I'm not a EE, but I don't recall there being anything special about controlling PSC motors.

Joe


----------



## SteveJ (Dec 11, 2007)

MountainStoveGuy,

I agree about net metering when available - use the grid to store your excess energy and get all the rebates possible...

In my case, the inverter and battery bank and six panels were installed when I purchased the house.

Xcel wanted $3500 a pole for 11 poles to run the grid to my house ($38,500).

I added 18 more panels for a cost of $20,000 of which I got $11,000 back in rebates.

So, off-grid worked in my case.

Inverters and batteries are a pain but have been fine to date.

Steve


----------



## SteveJ (Dec 11, 2007)

Joe,

Zone valves are Honeywell V8043E1012 - one for each of the three zones.

The propane system (225kBtu) is used for the thermostat controls - single 24V relay and single Taco007 that only is on with thermostats.

The Seton W-130 has been plumbed in series (picture below) with the propane boiler and the hot water heater to keep both warm.

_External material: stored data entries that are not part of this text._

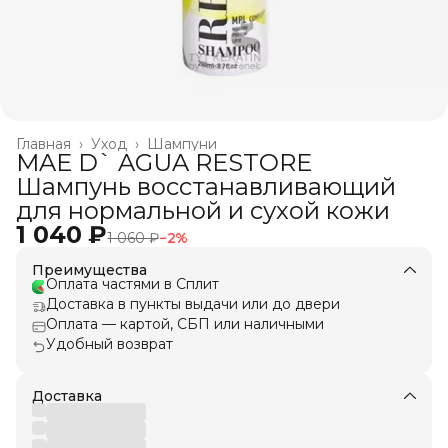
Главная
›
Уход
›
Шампуни
MAE D` AGUA RESTORE
Шампунь восстанавливающий
для нормальной и сухой кожи
1 040 ₽
1 060 ₽
−
2
%
Преимущества
Оплата частями в Сплит
Доставка в пункты выдачи или до двери
Оплата — картой, СБП или наличными
Удобный возврат
Доставка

A Grundfos UPS15-58FC circulates the W-130 hot water through the heat exchanger (DHW pre-heat) and the propane boiler. The GrundFos is on low speed (0.5A) until the Seton goes below 130 and then the pump stops. So, the system works as the original (before the W-130) when there is no fire.

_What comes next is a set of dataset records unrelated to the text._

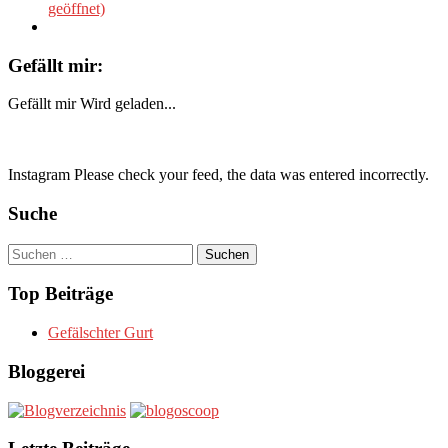
geöffnet)
Gefällt mir:
Gefällt mir
Wird geladen...
Instagram Please check your feed, the data was entered incorrectly.
Suche
Suchen
nach:
Top Beiträge
Gefälschter Gurt
Bloggerei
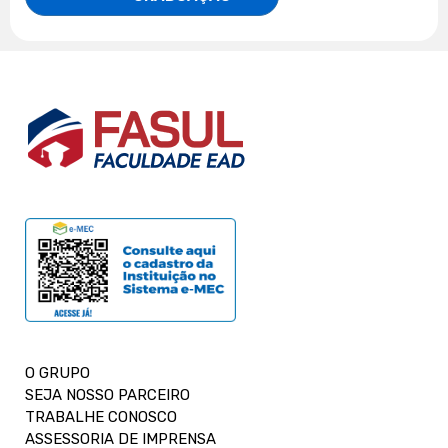
O GRUPO
SEJA NOSSO PARCEIRO
TRABALHE CONOSCO
ASSESSORIA DE IMPRENSA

The goal is to turn the GrunFos off more often and conserve electricity while minimizing propane use. I used less than 20 gallons last month (W-130 install was 11/1/2007) down from about 250 gallons during November of last year.

Any suggestions on how to improve the system?

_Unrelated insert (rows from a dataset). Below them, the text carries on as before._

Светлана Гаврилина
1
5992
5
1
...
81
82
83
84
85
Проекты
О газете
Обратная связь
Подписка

How much to fly you out here and consult :question:


----------



## SteveJ (Dec 11, 2007)

cmonSTART,

Sorry for derailing your thread...

A good initial screening tool for PV is the Solar Advisor Model available at SAM.

Let me know if I can provide any additional info,
Steve


----------



## BrownianHeatingTech (Dec 11, 2007)

SteveJ said:
			
		

> Zone valves are Honeywell V8043E1012 - one for each of the three zones.
> 
> The propane system (225kBtu) is used for the thermostat controls - single 24V relay and single Taco007 that only is on with thermostats.
> 
> ...



I'm not sure _exactly_ how you have it piped, from that picture.  I presume the two larger pex lines are to the Seton... is the plate heat exchanger on the supply or the return?

By the way, kudos on the CO detector.  I hate having to try and convince homeowners that they need one.  Someone might spend $10k on a heating system, and then argue about not wanting to put in a CO detector because they'll have to buy batteries or pay for electricity to run it...  If there's fire in your house larger than a candle, you need a CO detector...

All my gas-fired installs now will have a CO/combustible gas detector wired to an automatic gas shutoff valve.

Joe


----------



## SteveJ (Dec 12, 2007)

Joe,

Sorry for the lack of description on the plumbing.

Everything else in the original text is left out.